Dave Piland's relentless, daily headaches started in early October. He slept little, missed work and missed four Silvertips games, but received backup from KRKO-AM sports director Tom Lafferty and program manager Tony Stevens.

What was first believed to be a sinus infection was in reality much worse. The headaches persisted for three weeks. Dave Piland also had problems with balance and dizziness. One morning, he fell in the bathroom.

"The headaches were just horrible," he said. "Horrendous. They were debilitating in every way. I couldn't go to work. Basically, I couldn't get up. I would just lie around and have a headache."

On Oct. 28, Piland saw his family doctor, who ordered a magnetic resonance imaging test and CT scans. It was then that Piland was diagnosed.
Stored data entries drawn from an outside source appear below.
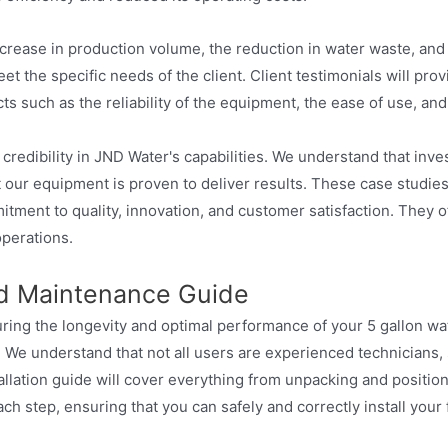
ncrease in production volume, the reduction in water waste, and 
 the specific needs of the client. Client testimonials will pro
 such as the reliability of the equipment, the ease of use, and 
edibility in JND Water's capabilities. We understand that investin
 our equipment is proven to deliver results. These case studies
ment to quality, innovation, and customer satisfaction. They of
operations.
and Maintenance Guide
uring the longevity and optimal performance of your 5 gallon wat
 We understand that not all users are experienced technicians, 
stallation guide will cover everything from unpacking and posit
h step, ensuring that you can safely and correctly install your fi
"I was shocked at first," he said. "But I never got depressed or anything like that. But it definitely was a shock at first. It was almost surreal in the hospital, thinking, 'They're going to do surgery on me for this brain tumor.'"

On Nov. 4, a surgical team at Harborview led by Dr. Richard Ellenbogan removed most of a plum-sized tumor from Piland's brain. A portion was impossible to eliminate, so Piland takes daily chemotherapy medication and undergoes daily radiation treatments.

Piland asked Ellenbogan how long he might have lasted without the surgery. Ellenbogan told him two weeks to a month.

Complicating matters was a blood clot in Piland's left calf, which is being treated by medication that prevents him from driving.

The battle goes on

For now, the Pilands wait. They make daily treks to Seattle hospitals for appointments that sometimes reach to seven or eight hours. They read mail and the Bible. They pray together 30 minutes each morning.

Most of all, they stand united against a disease they have fought since long before Dave Piland was diagnosed.

They find comfort in their faith and love. In their 23 years of marriage, Lisa and Dave Piland say they have never been closer. They fully believe that God will heal the cancer. They consider their circumstance a test, one over which they will triumph.

"Sure, there's been some fear," Lisa Piland said, "but for the most part, there's been this peace that's come upon us, that God's in control.

"We bite this off one day at a time. Let me tell you, I've read my Bible a fair amount, but now it's like breathing. I've got to get comfort and that peace from it. I don't know how people go through cancer, especially as critical as his is, without God.

"That's the only way I can handle this."